> [Problem statement] Print out the full material below, exact in every line, with no images included.

> [Supplied data]
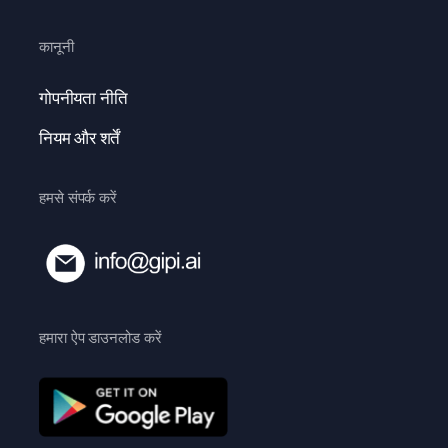
कानूनी
गोपनीयता नीति
नियम और शर्तें
हमसे संपर्क करें
हमारा ऐप डाउनलोड करें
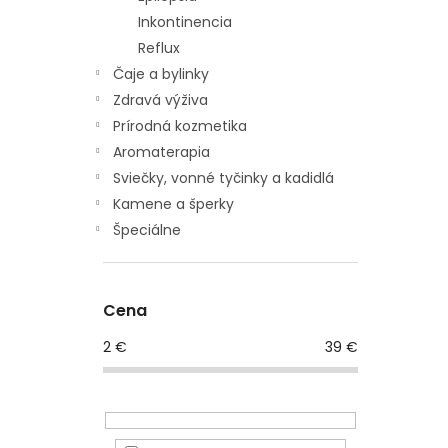
Inkontinencia
Reflux
Čaje a bylinky
Zdravá výživa
Prírodná kozmetika
Aromaterapia
Sviečky, vonné tyčinky a kadidlá
Kamene a šperky
Špeciálne
Cena
2
€
39
€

> [Answer space]
कानूनी
गोपनीयता नीति
नियम और शर्तें
हमसे संपर्क करें
हमारा ऐप डाउनलोड करें
Inkontinencia
Reflux
Čaje a bylinky
Zdravá výživa
Prírodná kozmetika
Aromaterapia
Sviečky, vonné tyčinky a kadidlá
Kamene a šperky
Špeciálne
Cena
2
€
39
€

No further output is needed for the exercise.